After returning from the fireside, he speaks of his mixed emotions in response to the oddly diverse group welcoming him with open arms and the young well-mannered boy that befriended him and read a prayer for the group [sings "Spiritual Qualities Prayer"]. He talks of Mona's father, Mr. Rowhani, who quickly becomes a mentor to Stuart and provides him with friendship and love. Stuart rejects the validity of this new religion, The Bahá'í Faith on the basis that it is too good to be true, but bathes in its wonder [sings "What if it Were True?"] and decides to return to Mona's home for another meeting.
Elated by these new found truths, Stuart stays up all night reading about the Bahá'í Faith and is bursting with excitement [sings "Can you Believe…"] only to shamefully confess that the previous evening that he and his seedy cohort, Tony, carried out the original plan and robbed the Rowhani home in the early hours.
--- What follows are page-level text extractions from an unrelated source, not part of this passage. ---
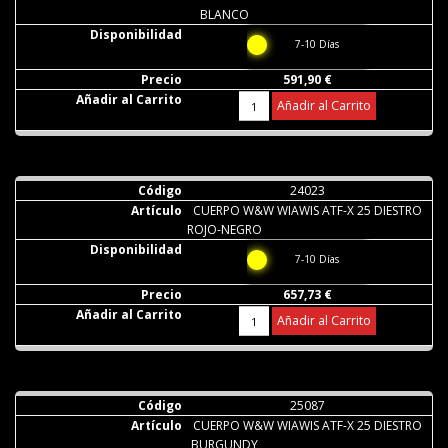
BLANCO
7-10 Días
591,90 €
Añadir al Carrito
24023
CUERPO W&W WIAWIS ATF-X 25 DIESTRO
ROJO-NEGRO
7-10 Días
657,73 €
Añadir al Carrito
25087
CUERPO W&W WIAWIS ATF-X 25 DIESTRO
BURGUNDY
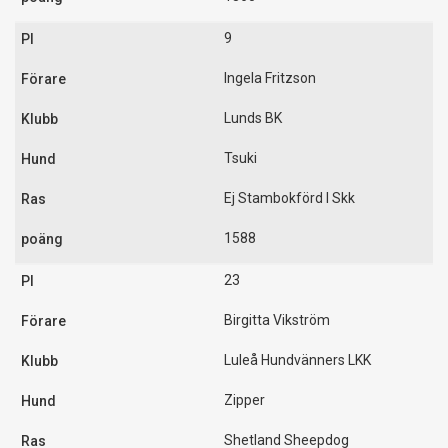
9
Ingela Fritzson
Lunds BK
Tsuki
Ej Stambokförd I Skk
1588
23
Birgitta Vikström
Luleå Hundvänners LKK
Zipper
Shetland Sheepdog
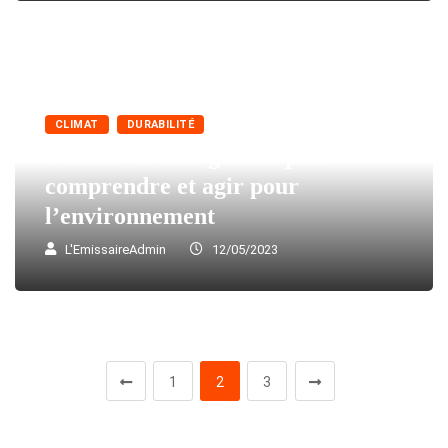
CLIMAT
DURABILITÉ
Un nouvel outil gratuit pour
comprendre et agir pour
l’environnement
L'EmissaireAdmin
12/05/2023
1
2
3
Stuart recounts the robbery in disgust but anonymously returns all of the stolen goods, vowing to never steal from anyone again. Stuart is later visited by Mr. Rowhani who kindly focuses Stuart's attention on the station of Bahá'u'lláh, while leaving with Stuart as a gift, one of the returned stolen items. Stuart is profoundly moved [sings "Bahá'u'lláh"].
Months later, Stuart has a new life as an active Bahá'í and a job as a store manager. He speaks of a dream he had of his father and has begun to heal old wounds by hoping that his father has passed on some of his good qualities to him [sings "Some of You"]. Stuart suddenly learns that Mr. Rowhani passed away the night before and is heartbroken, but remembers the example Mr. Rowhani set and decides to move away in his stead to a pioneering post [sings "Fruits of His Work"].